━━━━━ Source information

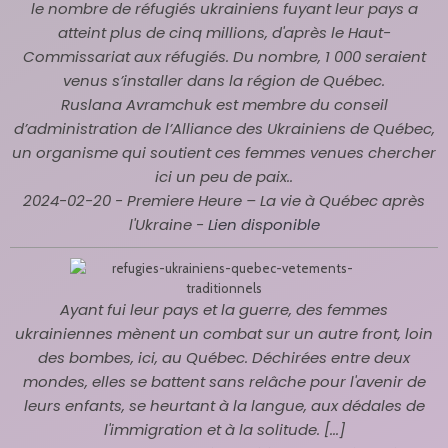
le nombre de réfugiés ukrainiens fuyant leur pays a
atteint plus de cinq millions, d'après le Haut-
Commissariat aux réfugiés. Du nombre, 1 000 seraient
venus s’installer dans la région de Québec.
Ruslana Avramchuk est membre du conseil
d’administration de l’Alliance des Ukrainiens de Québec,
un organisme qui soutient ces femmes venues chercher
ici un peu de paix..
2024-02-20 - Premiere Heure
– La vie à Québec après
l'Ukraine -
Lien disponible
Ayant fui leur pays et la guerre, des femmes
ukrainiennes mènent un combat sur un autre front, loin
des bombes, ici, au Québec. Déchirées entre deux
mondes, elles se battent sans relâche pour l'avenir de
leurs enfants, se heurtant à la langue, aux dédales de
l'immigration et à la solitude. [...]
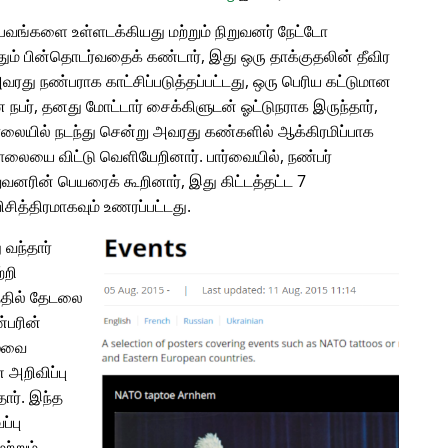
வங்களை உள்ளடக்கியது மற்றும் நிறுவனர் நேட்டோ
ம் பின்தொடர்வதைக் கண்டார், இது ஒரு தாக்குதலின் தீவிர
அவரது நண்பராக காட்சிப்படுத்தப்பட்டது, ஒரு பெரிய கட்டுமான
பர், தனது மோட்டார் சைக்கிளுடன் ஓட்டுநராக இருந்தார்,
சாலையில் நடந்து சென்று அவரது கண்களில் ஆக்கிரமிப்பாக
சாலையை விட்டு வெளியேறினார். பார்வையில், நண்பர்
வனரின் பெயரைக் கூறினார், இது கிட்டத்தட்ட 7
ித்திரமாகவும் உணரப்பட்டது.
 வந்தார்
்றி
்தில் தேடலை
்பரின்
ழ்வை
அறிவிப்பு
தார். இந்த
்பு
ற்றும்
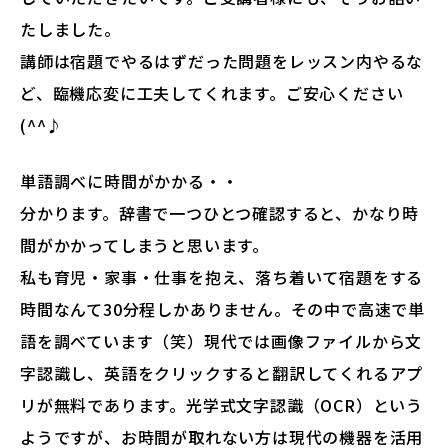
たしました。
講師は宿題でやるはずだった問題をレッスン内やるな
ど、臨機応変に工夫してくれます。ご安心ください
(^^♪
単語調べに時間がかかる・・
分かります。辞書で一つひとつ確認すると、かなり時
間がかかってしまうと思います。
私も育児・家事・仕事を抱え、落ち着いて宿題をする
時間なんて30分程しかありません。その中で高速で単
語を調べています（笑）現代では画像ファイルから文
字認識し、英語をクリックすると翻訳してくれるアプ
リが無料であります。光学式文字認識（OCR）という
ようですが、お時間が取れない方は現代の機器を活用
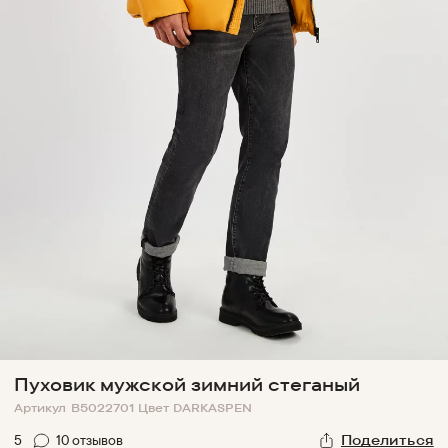
Пуховик мужской зимний стеганый
Артикул
B5022701
Цвет
DARKASPEN
5
10
отзыв
ов
Поделиться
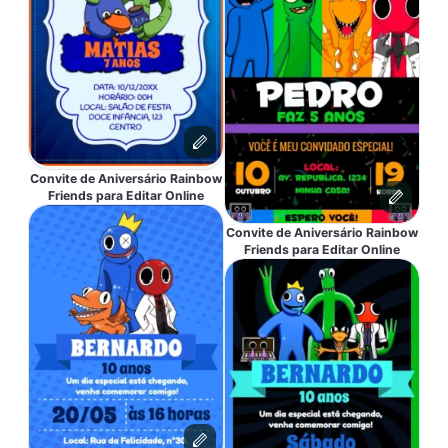
Convite de Aniversário Rainbow
Friends para Editar Online
Convite de Aniversário Rainbow
Friends para Editar Online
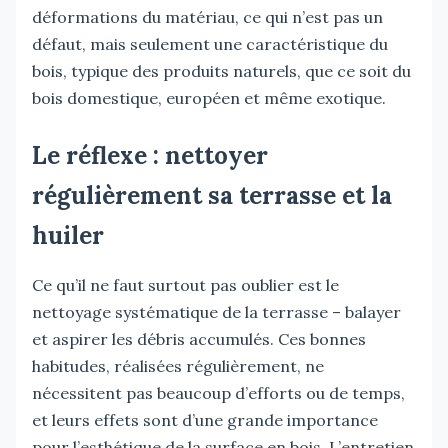
déformations du matériau, ce qui n’est pas un
défaut, mais seulement une caractéristique du
bois, typique des produits naturels, que ce soit du
bois domestique, européen et même exotique.
Le réflexe : nettoyer
régulièrement sa terrasse et la
huiler
Ce qu’il ne faut surtout pas oublier est le
nettoyage systématique de la terrasse – balayer
et aspirer les débris accumulés. Ces bonnes
habitudes, réalisées régulièrement, ne
nécessitent pas beaucoup d’efforts ou de temps,
et leurs effets sont d’une grande importance
pour l’esthétique de la surface en bois. L’entretien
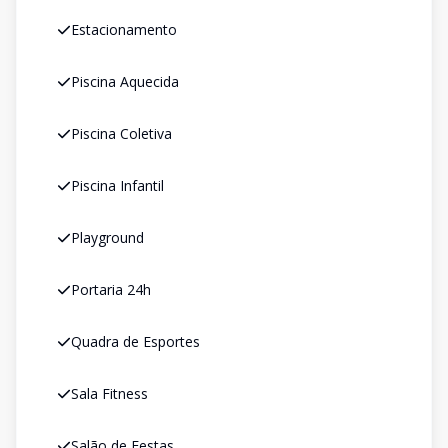
Estacionamento
Piscina Aquecida
Piscina Coletiva
Piscina Infantil
Playground
Portaria 24h
Quadra de Esportes
Sala Fitness
Salão de Festas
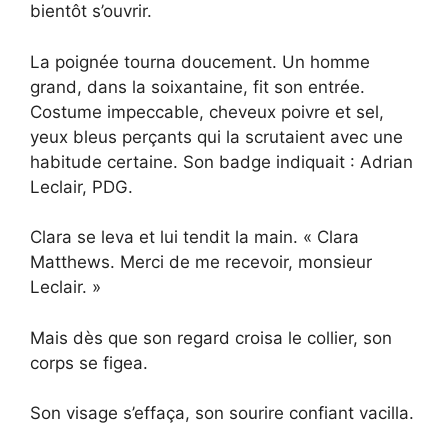
bientôt s’ouvrir.
La poignée tourna doucement. Un homme
grand, dans la soixantaine, fit son entrée.
Costume impeccable, cheveux poivre et sel,
yeux bleus perçants qui la scrutaient avec une
habitude certaine. Son badge indiquait : Adrian
Leclair, PDG.
Clara se leva et lui tendit la main. « Clara
Matthews. Merci de me recevoir, monsieur
Leclair. »
Mais dès que son regard croisa le collier, son
corps se figea.
Son visage s’effaça, son sourire confiant vacilla.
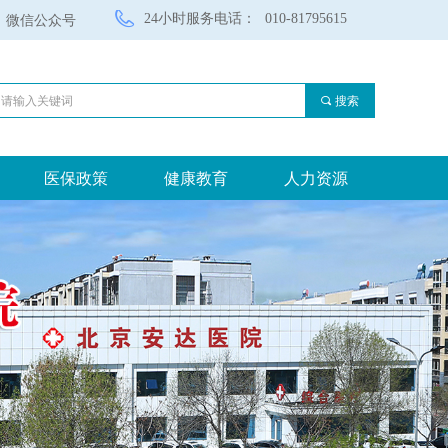
24小时服务电话：
010-81795615
微信公众号
끠
搜索
医保政策
健康教育
人力资源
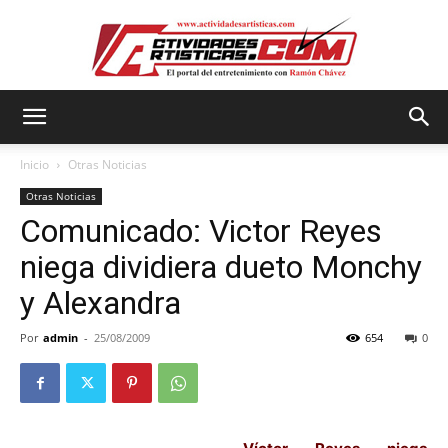
Actividadesartisticas.com
Inicio
Otras Noticias
Otras Noticias
Comunicado: Victor Reyes
niega dividiera dueto Monchy
Por
admin
-
25/08/2009
654
0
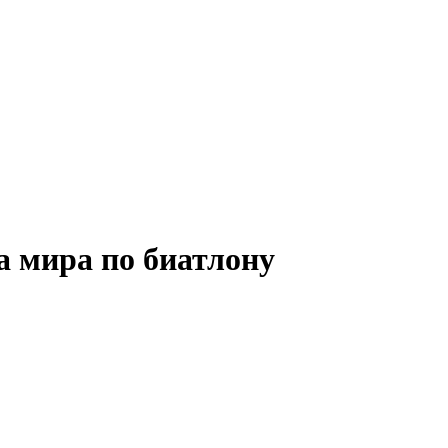
а мира по биатлону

━━━━━━━━━━

Activity
Wherever the word "bois" appears in a line of the data, copy that line.

Your response
bois, typique des produits naturels, que ce soit du
bois domestique, européen et même exotique.
pour l’esthétique de la surface en bois. L’entretien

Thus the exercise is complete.